What is keeping the quarks together in the proton?

Apart from the electric charge, quarks also carry a so called colour charge and the interactions between the colour charges keep the quarks together. There are three different types of colour charges, usually called red, green and blue. In addition there are anti-charges in the same way as there are both positive and negative electric charges. (With this way of counting there is only one electric charge.) When the quarks interact with each other they exchange gluons that "glue" the quarks together (hence the name gluon). The force that keeps the quarks together is the same as the strong force between protons and neutrons in the atomic nucleus. The difference is that quarks interact directly with each other via the strong force by exchanging gluons, whereas protons and neutrons interact indirectly with each other by exchanging mesons, i.e., quark anti-quark states.

The quantum chromodynamic theory (QCD) describes how the coloured quarks interact with each other.
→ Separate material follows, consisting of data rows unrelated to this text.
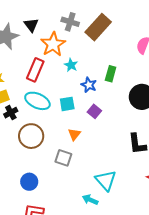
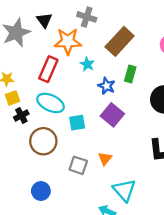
brown rectangle: (98, 27) -> (120, 41), moved
orange star: (53, 44) -> (68, 41), turned 30
cyan square: (67, 104) -> (77, 123), moved
purple square: (94, 111) -> (112, 115), size x1.5
orange triangle: (74, 134) -> (105, 159), moved

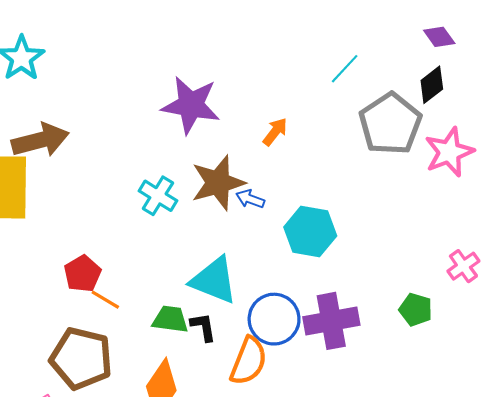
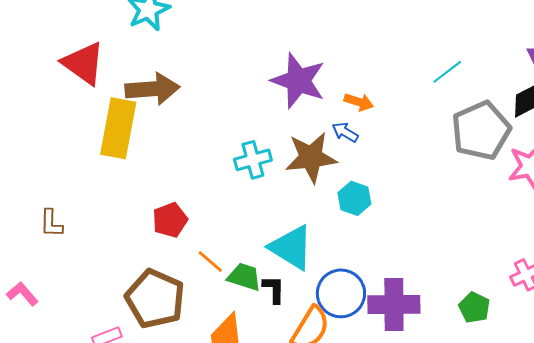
orange arrow: (275, 132) -> (359, 102), moved, turned 60
cyan cross: (158, 196) -> (253, 160), turned 33
blue arrow: (250, 199) -> (345, 132), moved
cyan hexagon: (310, 231) -> (354, 198), moved, size x0.7
orange line: (105, 300) -> (210, 262), moved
The force that keeps the quarks together is so strong that they cannot exist as separate particles. Instead they only exist in colour combinations that add up to white. This means that the three-quark states are combinations of one red, one green and one blue colour charge where as the quark anti-quark states consist of one colour and its anti-colour. The reason that colour charges cannot exist on their own is connected to the fact that the gluons also carry colour. This makes the force field between a quark anti-quark pair collapse into something like a rubber band. If one tries to pull the quark and the anti-quark apart the force between them is constant and therefore more and more energy is needed. At some point, the energy stored in the field becomes so large that a new quark anti-quark pair is formed and the rubber band breaks into two. In the end a bunch of hadrons will be formed. This should be compared with the electric force which decreases quadratically with the distance between the charges.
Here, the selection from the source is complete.